WASHINGTON (CNNMoney) -- For the first time in history, debt collectors -- the guys who hound you over unpaid bills -- are about to get a tough federal regulator scouring their own books.
The Consumer Financial Protection Bureau on Thursday released a new proposal to regulate the largest debt collection agencies and consumer reporting agencies, which includes credit bureaus that sell consumer credit reports.
"Our proposed rule would mean that those debt collectors and credit reporting agencies that qualify as larger participants are subject to the same supervision process that we apply to the banks," said Richard Cordray, director of the consumer bureau. "This oversight would help restore confidence that the federal government is standing beside the American consumer."
The move could impact consumers nationwide. Some 30 million Americans have debt under collection, and the average unpaid debt was around $1,400, according to the bureau.
With so many consumers struggling with unemployment and debt, Cordray said that more Americans are at the mercy of debt collectors and credit reporting companies, which employers are increasingly consulting before making hires.
Cordray said that employers' use of credit reports in hiring decisions "may not always be fair for consumers, but it reflects the reach and scope and importance of the consumer reporting field."
And that's why the bureau has decided to target those who gather and crunch consumer financial data, as well as those who chase unpaid bills. The consumer bureau will also be announcing what other kinds of nonbanking financial firms it plans to scrutinize in coming months, Cordray said.
With Obama's recess appointment of Cordray to director of the consumer bureau, new powers kicked in for the bureau regulating the largest nonbanking financial firms, including payday lenders and for-profit student lenders.
While the bureau generally has the ability to create and enforce rules for all debt collectors and credit reporting agencies, it has special oversight powers over the largest participants, thanks to the Dodd-Frank financial reform act. The bureau can march into the offices of the largest nonbanking entities and look at their books to make sure they're giving consumers a fair shake.

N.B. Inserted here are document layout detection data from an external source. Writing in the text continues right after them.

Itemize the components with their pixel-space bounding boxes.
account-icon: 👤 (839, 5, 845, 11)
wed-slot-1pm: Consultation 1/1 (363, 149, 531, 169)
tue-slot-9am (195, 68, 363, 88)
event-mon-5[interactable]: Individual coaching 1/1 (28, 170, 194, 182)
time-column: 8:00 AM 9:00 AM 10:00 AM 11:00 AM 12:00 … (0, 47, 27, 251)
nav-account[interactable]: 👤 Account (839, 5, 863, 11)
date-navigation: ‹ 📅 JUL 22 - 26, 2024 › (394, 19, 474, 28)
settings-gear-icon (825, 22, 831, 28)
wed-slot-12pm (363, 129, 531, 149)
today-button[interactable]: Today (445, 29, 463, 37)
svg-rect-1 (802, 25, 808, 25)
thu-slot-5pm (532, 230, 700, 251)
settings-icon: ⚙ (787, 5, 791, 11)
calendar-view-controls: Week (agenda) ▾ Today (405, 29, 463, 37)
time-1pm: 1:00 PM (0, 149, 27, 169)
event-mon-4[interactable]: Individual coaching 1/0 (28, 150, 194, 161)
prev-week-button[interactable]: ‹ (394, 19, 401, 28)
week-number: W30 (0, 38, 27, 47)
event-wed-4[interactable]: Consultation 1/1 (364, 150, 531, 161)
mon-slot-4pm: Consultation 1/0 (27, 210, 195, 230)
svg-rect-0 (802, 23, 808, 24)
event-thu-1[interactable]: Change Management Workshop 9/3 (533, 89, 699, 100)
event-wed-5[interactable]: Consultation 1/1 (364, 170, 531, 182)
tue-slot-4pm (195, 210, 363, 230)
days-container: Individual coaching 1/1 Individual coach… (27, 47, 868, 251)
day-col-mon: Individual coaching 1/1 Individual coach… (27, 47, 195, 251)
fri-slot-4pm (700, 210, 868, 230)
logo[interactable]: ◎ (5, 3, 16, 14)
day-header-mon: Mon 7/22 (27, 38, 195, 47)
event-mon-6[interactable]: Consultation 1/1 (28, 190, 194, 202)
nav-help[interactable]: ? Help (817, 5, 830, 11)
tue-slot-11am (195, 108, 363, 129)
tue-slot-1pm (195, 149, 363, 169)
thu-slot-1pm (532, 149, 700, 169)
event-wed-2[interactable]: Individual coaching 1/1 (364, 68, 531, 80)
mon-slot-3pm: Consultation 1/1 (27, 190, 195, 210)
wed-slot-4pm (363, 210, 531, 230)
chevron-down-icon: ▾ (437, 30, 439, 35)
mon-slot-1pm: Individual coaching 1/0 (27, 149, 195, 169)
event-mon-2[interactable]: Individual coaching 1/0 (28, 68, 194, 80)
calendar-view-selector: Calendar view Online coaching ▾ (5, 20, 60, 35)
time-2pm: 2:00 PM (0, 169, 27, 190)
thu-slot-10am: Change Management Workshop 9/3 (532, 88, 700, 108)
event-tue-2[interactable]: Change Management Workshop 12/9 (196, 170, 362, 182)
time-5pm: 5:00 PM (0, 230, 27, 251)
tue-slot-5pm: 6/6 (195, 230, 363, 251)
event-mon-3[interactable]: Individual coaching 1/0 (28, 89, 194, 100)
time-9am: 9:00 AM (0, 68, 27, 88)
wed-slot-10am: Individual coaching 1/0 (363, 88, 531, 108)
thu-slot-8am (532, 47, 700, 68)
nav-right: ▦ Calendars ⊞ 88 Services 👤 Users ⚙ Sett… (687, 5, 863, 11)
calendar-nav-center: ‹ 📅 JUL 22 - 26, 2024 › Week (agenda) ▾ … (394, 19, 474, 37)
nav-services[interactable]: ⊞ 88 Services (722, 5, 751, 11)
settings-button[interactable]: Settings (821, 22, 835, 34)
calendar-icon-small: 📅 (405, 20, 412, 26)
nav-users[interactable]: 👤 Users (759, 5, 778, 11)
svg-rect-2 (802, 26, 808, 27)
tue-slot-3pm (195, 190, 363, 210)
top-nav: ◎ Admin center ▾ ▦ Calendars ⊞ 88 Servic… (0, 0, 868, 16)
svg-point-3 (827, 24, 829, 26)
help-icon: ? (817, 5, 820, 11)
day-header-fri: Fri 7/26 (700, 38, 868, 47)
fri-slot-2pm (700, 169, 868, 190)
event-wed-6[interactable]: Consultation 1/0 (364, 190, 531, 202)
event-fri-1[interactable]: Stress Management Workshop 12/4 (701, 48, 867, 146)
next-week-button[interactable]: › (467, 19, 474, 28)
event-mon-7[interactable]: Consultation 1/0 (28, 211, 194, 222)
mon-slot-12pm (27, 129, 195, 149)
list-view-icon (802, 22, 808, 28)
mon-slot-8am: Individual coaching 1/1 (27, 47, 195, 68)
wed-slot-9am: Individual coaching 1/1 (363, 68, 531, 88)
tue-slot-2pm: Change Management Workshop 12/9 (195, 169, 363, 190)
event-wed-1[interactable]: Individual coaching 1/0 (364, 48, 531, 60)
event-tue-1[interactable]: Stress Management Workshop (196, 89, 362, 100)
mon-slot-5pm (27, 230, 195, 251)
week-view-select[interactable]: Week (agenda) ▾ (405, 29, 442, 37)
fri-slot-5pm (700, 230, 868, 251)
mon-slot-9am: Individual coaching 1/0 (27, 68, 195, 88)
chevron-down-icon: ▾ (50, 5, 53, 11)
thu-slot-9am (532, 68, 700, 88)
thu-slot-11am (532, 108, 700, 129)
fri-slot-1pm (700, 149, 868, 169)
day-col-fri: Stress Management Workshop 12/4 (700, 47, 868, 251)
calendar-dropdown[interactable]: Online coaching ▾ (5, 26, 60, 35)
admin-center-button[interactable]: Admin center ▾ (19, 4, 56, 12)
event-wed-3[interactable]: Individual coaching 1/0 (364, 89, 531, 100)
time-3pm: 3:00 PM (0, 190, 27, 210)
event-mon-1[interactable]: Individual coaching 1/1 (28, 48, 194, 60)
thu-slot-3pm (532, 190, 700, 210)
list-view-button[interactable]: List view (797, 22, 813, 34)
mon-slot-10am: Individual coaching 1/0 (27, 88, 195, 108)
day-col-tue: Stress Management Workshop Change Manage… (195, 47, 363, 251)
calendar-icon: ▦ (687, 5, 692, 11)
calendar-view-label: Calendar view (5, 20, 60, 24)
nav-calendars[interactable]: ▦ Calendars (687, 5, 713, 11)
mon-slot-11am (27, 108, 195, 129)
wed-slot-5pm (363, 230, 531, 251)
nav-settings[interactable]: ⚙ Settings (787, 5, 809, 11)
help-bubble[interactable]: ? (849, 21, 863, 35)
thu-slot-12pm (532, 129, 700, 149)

Cordray called the bureau's supervision power "more effective" when it comes to helping consumers, as opposed to the "blunt instrument" of filing lawsuits -- a recourse against firms that don't abide by the bureau's enforcement powers.
The new proposed rule lays out which debt collectors and credit reporting firms are subject to closer scrutiny. The consumer bureau will gather comment and finalize the rule by July 21.
For debt collectors, it's a smaller piece of the market, since so many debt collectors are small companies.
The rule released Thursday would put about 175 debt collectors with more $10 million in receipts under the consumer bureau's closely watched list. The bureau says that would cover roughly 4% of about 4,500 debt collection companies in the United States. However, that 4% makes up 63% of the outstanding debt these firms are after.
For credit reporting firms, the bureau will have a broader reach. They will be able to regulate and scour the books of firms with more than $7 million in receipts --some 94% of the outstanding debt covered by the firms, including Equifax, Experian and TransUnion.